Regular Expressions Syntax
Literals
All characters are taken literally except the following:
".", "|", "*", "?", "+", "(", ")", "{", "}", "[", "]", "^", "$" and "\".
These characters have special meaning and must be preceded by a "\" to be taken literally.
Wildcards
The dot "." matches any characters including new line symbols [CR] and [LF].
Repeats
An expression followed by "*" can be repeated any number of times including zero.
An expression followed by "+" can be repeated any number of times excluding zero.
An expression followed by "?" can be repeated no more than one time.
The bounds "{" "}" may be used to specify number of repetitions:
"{N}" means that the expression must be repeated N times,
"{N,M}" means that the expression must be repeated N to M times.
Subexpressions and parenthesis
Parenthesis "(" ")" are used to mark subexpressions which which are counted starting from 1 from left to right.
Subexpression zero is the whole match of the expression.
Alternatives
Alternative expressions are separated by "|" or put on separate lines in the expression.
Line anchors
The empty string at the beginning of line is matched by "^" character.
The empty string at the end of line is matched by "$" character.
Text anchors
"\`" matches the start of the whole text.
"\A" matches the start of the whole text.
"\'" matches the end of a whole text.
"\z" matches the end of a whole text.
"\Z" matches the end of a whole text, or any new line characters at the end.
Character sets
The character set enclosed in brackets "[" "]" matches any symbol it contains,
for example "[abc]" matches either "a", "b" or "c".
Sets that start with "^" matches any character that is not member of the set,
for example "[^abc]" matches any character except "a", "b" and "c".
Character ranges can be specified as "[a-d]", which matches any symbol betweed "a" and "d".
Character classes are denoted by "[:class:]" within a set declaration.

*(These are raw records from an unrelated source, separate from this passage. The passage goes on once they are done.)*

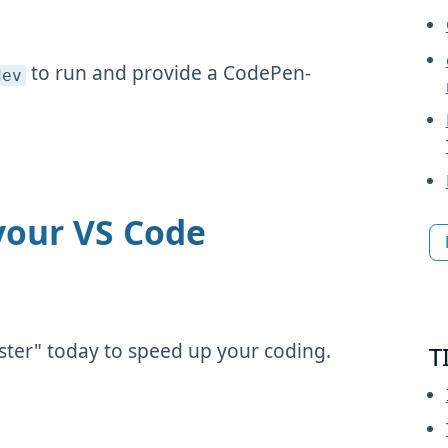
to run and provide a CodePen-
dev
your VS Code
ster" today to speed up your coding.
T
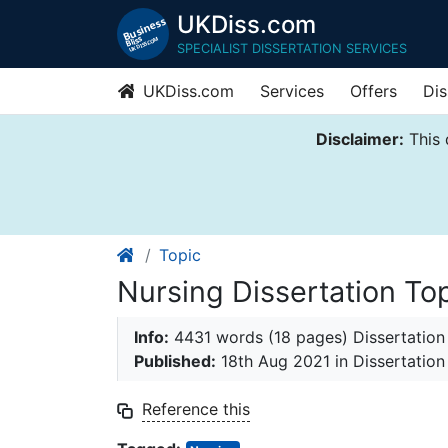
UKDiss.com
SPECIALIST DISSERTATION SERVICES
UKDiss.com
Services
Offers
Dis
Disclaimer:
This 
Topic
Nursing Dissertation To
Info:
4431 words (18 pages) Dissertation
Published:
18th Aug 2021
in Dissertation
Reference this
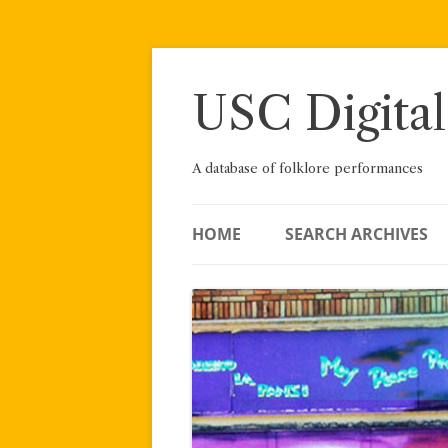
Skip
to
content
USC Digital
A database of folklore performances
HOME
SEARCH ARCHIVES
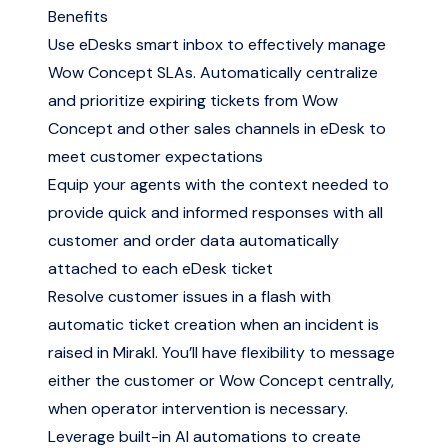
Benefits
Use eDesks smart inbox to effectively manage
Wow Concept SLAs. Automatically centralize
and prioritize expiring tickets from Wow
Concept and other sales channels in eDesk to
meet customer expectations
Equip your agents with the context needed to
provide quick and informed responses with all
customer and order data automatically
attached to each eDesk ticket
Resolve customer issues in a flash with
automatic ticket creation when an incident is
raised in Mirakl. You’ll have flexibility to message
either the customer or Wow Concept centrally,
when operator intervention is necessary.
Leverage built-in AI automations to create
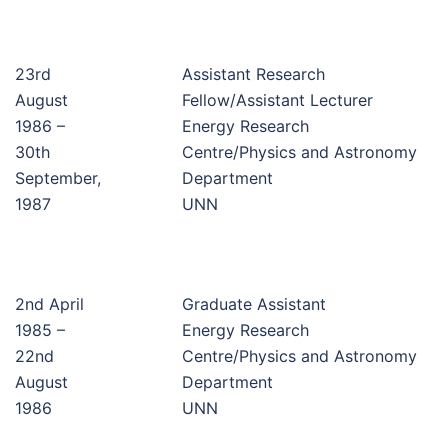
23rd
Assistant Research
August
Fellow/Assistant Lecturer
1986 –
Energy Research
30th
Centre/Physics and Astronomy
September,
Department
1987
UNN
2nd April
Graduate Assistant
1985 –
Energy Research
22nd
Centre/Physics and Astronomy
August
Department
1986
UNN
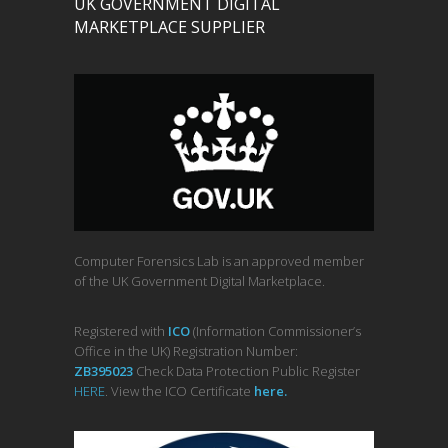
UK GOVERNMENT DIGITAL
MARKETPLACE SUPPLIER
Computer Forensics Lab is an approved member
of the UK Government Digital Marketplace.
Registered with
ICO
(Information Commissioner’s
Office in the UK) Registration Number:
ZB395023
Check Data Protection Public Register
HERE
. View the ICO Certificate
her
e
.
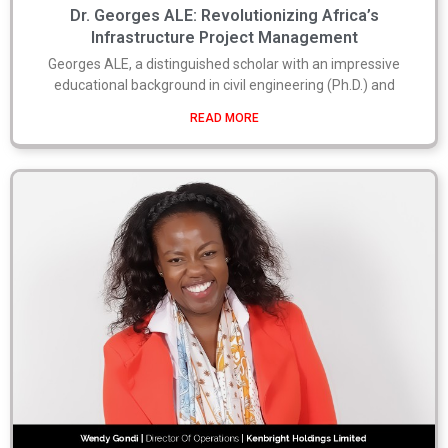
Dr. Georges ALE: Revolutionizing Africa’s
Infrastructure Project Management
Georges ALE, a distinguished scholar with an impressive
educational background in civil engineering (Ph.D.) and
READ MORE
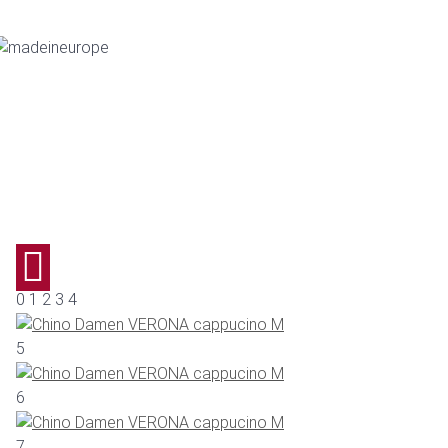
0 1 2 3 4
5
6
7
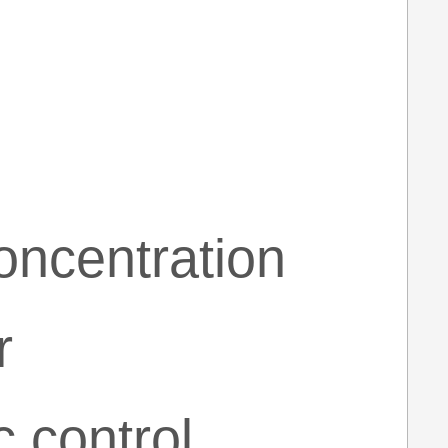
oncentration
r
 control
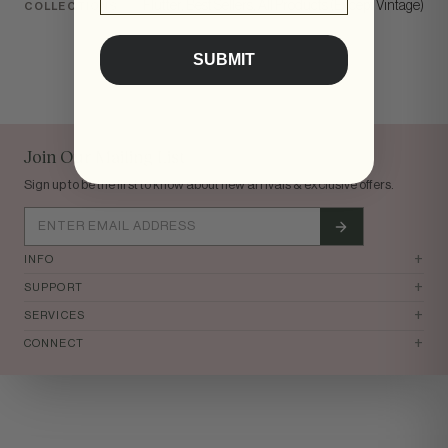
Flutter, Best Sellers, All Products (Except Vintage)
COLLECTIONS
SUBMIT
tomi
Join Our Mailing List
Sign up to be the first to know about new arrivals & exclusive offers.
+
INFO
+
SUPPORT
+
SERVICES
+
CONNECT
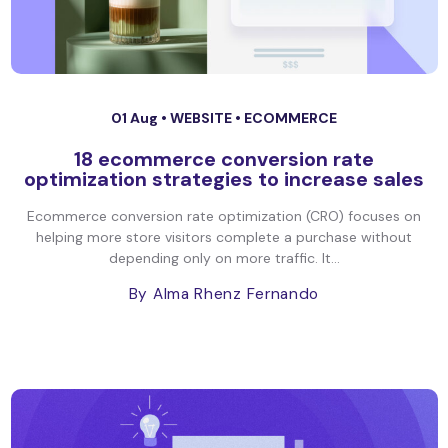
01 Aug •
WEBSITE
•
ECOMMERCE
18 ecommerce conversion rate
optimization strategies to increase sales
Ecommerce conversion rate optimization (CRO) focuses on
helping more store visitors complete a purchase without
depending only on more traffic. It...
By Alma Rhenz Fernando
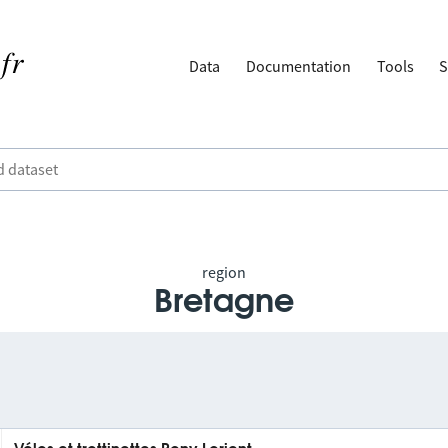
Data
Documentation
Tools
S
region
Bretagne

Commonly used character sets are:
| [:alnum:] | Alpha numeric character. |
| [:alpha:] | Alphabetical character a-z and A-Z. |
| [:blank:] | Blank character, either a space or a tab. |
| [:cntrl:] | Control character. |
| [:digit:] | Digit 0-9. |
| [:graph:] | Graphical character. |
| [:lower:] | Lower case character a-z. |
| [:print:] | Printable character. |
| [:punct:] | Punctuation character. |
| [:space:] | Whitespace character. |
| [:upper:] | Upper case character A-Z. |
| [:xdigit:] | Hexadecimal digit character, 0-9, a-f and A-F. |
| [:word:] | Word character - all alphanumeric characters plus the underscore. |
| [:Unicode:] | Character whose code is greater than 255, this applies to the Unicode characters only. |
Character codes
The characters may be matched by octal code "\0NNN" or hexademical code "\xHH",
enclosed in brackets "{" "}" if necessary: "\0{NNN}" "\x{HH}".
Word operators
"\<" matches the null string at the start of a word.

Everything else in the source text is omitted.